A Comparative Assessment of Statistical Approaches for fMRI Data to Obtain Activation Maps
Functional Magnetic Resonance Imaging (fMRI) lets us peek into the human mind and try to identify which brain areas are associated with certain tasks without the need for an invasive procedure. However, the data collected during fMRI sessions are complex; this time series of 3D volumes as images of the brain does not allow for straightforward inference.

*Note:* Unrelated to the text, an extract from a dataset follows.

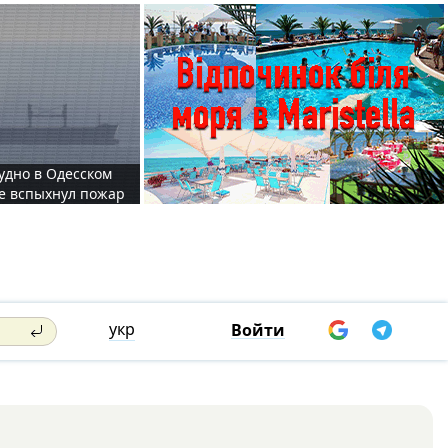
судно в Одесском
те вспыхнул пожар
укр
Войти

Multiple models have been developed to analyze this data and each comes with its intricacies and problems. Two of the most commonly used models are 2-step General Linear Model (GLM) and Independent Component Analysis (ICA). Meanwhile both are trying to answer the same question, GLM is driven by Frequentist Statistics and is a parametric approach, whereas ICA is driven by Computational Optimization and is a nonparametric approach. In practice, these models are often perceived as black boxes, but it is important to understand the underlying assumptions and modeling choices to infer how well the model fits the data. We compared these two approaches by first discussing their theoretical framework, and then fitting the models to real and simulated fMRI data by using packages developed and readily available in R. The real data are obtained from an open source database named BOLD5000, a large-scale, slow event-related fMRI dataset. In the BOLD5000 study images were presented for 1 second, with 9 seconds of fixation between trials. The goal is to compare the activation maps from analysing real data and to understand under which circumstances the models do not fit well by using simulations. We compared two tasks: viewing an image vs fixating a cross for one subject only (as we decided to remain in the native subject space). The outputted activation maps for both the GLM and ICA indicated increased activity in the occipital lobe during the image viewing task. We expect the maps from GLM to be more contaminated by noise than those produced by ICA and for this to be revealed by the comparison of the activation maps. We also expect the ICA model to capture activation better for datasets simulated under conditions that deviate from the GLM assumptions when simulating data.